One thousand trips like that, and the seabed will have renewed itself.

Hundreds of new seabeds and seas will have disappeared, continents will have grown together or pulled apart, new oceans will have been created, and the face of the world will have changed.

During one single second of your voyage, simple forms of life came into being and died. In nanoseconds, atoms vibrated. In a fraction of a nanosecond, chemical reactions took place.

And somewhere amid all this is man.

And above all this is the yrr.

The conscious ocean.

 

You've circumnavigated the world, seen how it was and how it is, becoming part of the eternal cycle that knows no beginning and no end, only variation and continuation. From the moment it was born, this planet has been changing. Every single organism is part of its web, a web that covers its surface, inextricably linking all forms of life in a network of food chains. Simple beings exist alongside complex life-forms, many organisms have vanished for ever, while others evolve, and some have always been here and will inhabit the Earth until it is swallowed by the sun.

Somewhere amid all this is man.

Somewhere within all this are the yrr.

What can you see?

 

What can you see?

Weaver feels unbearably tired, as though she's been travelling for years. A tired little particle, sad and alone.

‘Mum? Dad?'

She has to force herself to look at the display.
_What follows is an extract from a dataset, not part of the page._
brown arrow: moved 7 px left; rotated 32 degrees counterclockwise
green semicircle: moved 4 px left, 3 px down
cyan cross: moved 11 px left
Cabin pressure: OK. Oxygen: OK.

Dive angle: O.

Zero?

The Deepflight is horizontal. Weaver stares. Suddenly she's wide awake again. The speedometer is showing zero too.

Depth: 3466 metres.

Darkness all around.

The boat's not sinking any more. It's reached the bottom of the Greenland Basin.

She hardly dares look at the clock for fear of what she might see - perhaps evidence that she's been there for hours already and is too low on oxygen to fly back. But the figures glow calmly on the digital display, announcing that her dive began only thirty-five minutes earlier. So she can't have blacked out. She just can't remember landing, although she seems to have followed procedure. The propellers have stopped, the systems are working. She could fly home now…

And then it starts.

Collective

At first Weaver thinks she is hallucinating. She sees a faint blue glow in the distance. The apparition rises, swirling up like a scattering of dark-blue dust blown from an enormous palm, then fading into nothing.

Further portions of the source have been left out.